Institute of Electrical and Electronics Engineers -IEEE-:
IEEE International Conference on Systems, Man, and Cybernetics, SMC 2018. Proceedings : 7-10 October 2018, Miyazaki, Japan
Piscataway, NJ: IEEE, 2018
ISBN: 978-1-5386-6650-0
ISBN: 978-1-5386-6651-7
International Conference on Systems, Man, and Cybernetics (SMC) <2018, Miyazaki>
Fraunhofer IPA ()
Mensch-Maschine-Interaktion; Exoskelett; neuronales Netz; EMG; Griff; Hebehilfe

Intuitive man-machine interaction is one of the main challenges towards a wider use of exoskeletons as assistive systems to reduce fatigue and alleviate the risk of injuries of workers during manual handling or overhead work.
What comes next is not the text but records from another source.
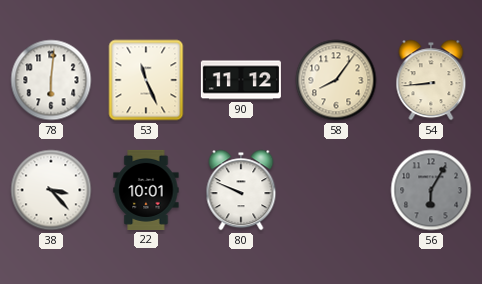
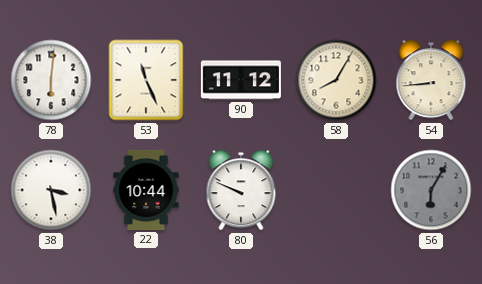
58: 8:06 -> 8:05
38: 3:23 -> 3:28
22: 10:01 -> 10:44
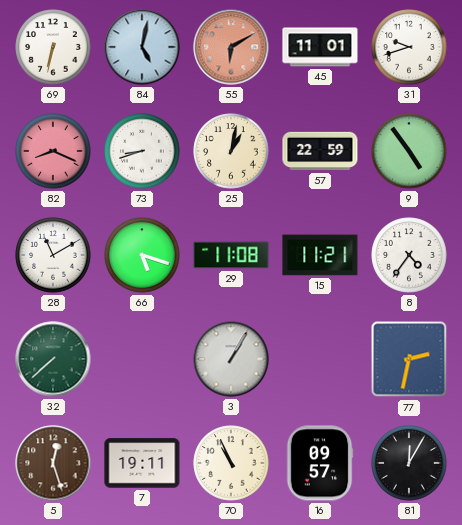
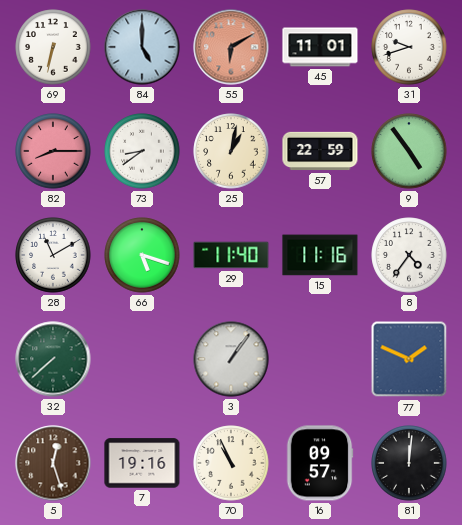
84: 5:02 -> 5:00
82: 8:19 -> 8:15
73: 8:42 -> 8:39
29: 11:08 -> 11:40
15: 11:21 -> 11:16
3: 1:05 -> 1:06
77: 2:32 -> 1:49
7: 19:11 -> 19:16
81: 12:05 -> 12:01
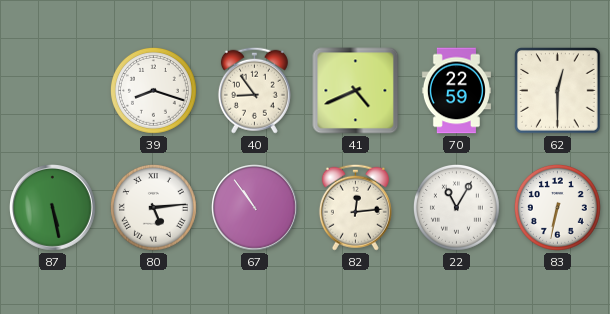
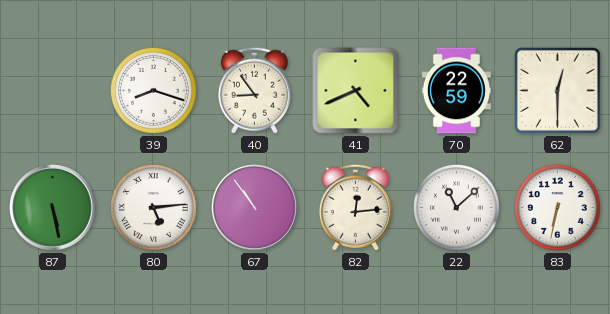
22: 11:05 -> 11:08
In this context reliable human grasp detection and classification is a basic but key component to estimate current state and context. While hand gesture recognition using surface electromyography (sEMG) has been addressed in a number of studies, there has been only little research regarding the detection and classification using sEMG of grasps relevant for worker support scenarios, which is the scope of the present study. Specifically, we investigated detection and classification of one-handed power grasps (relevant for tool manipulation) and two-handed grasps (typical while handling crates and boxes) using the instantaneous sEMG vector of the forearm muscles activity acquired using a consumer-grade wearable sensor bracelet. Detection and classification was performed by convolutional neural networks (CNN) trained using datasets including multiple grasps, positions, sessions and users. The accuracy of grasp detection and classification was evaluated in different scenarios with increasing level of signal variability, including sample cross-validation, inter-session scenario and inter-person scenario. We found that high accuracy of grasp detection can be achieved, even in the inter-person scenario. For one-handed grasps, reasonable accuracy of classification of the object manipulated by the user was possible in the inter-person scenario. For two-handed grasps, reasonable accuracy of grasp type classification was possible for some of the grasps even in the inter-person case. These results, achieved with a simple, low-profile acquisition device, show the potential of proposed approach in the context of worker support scenarios.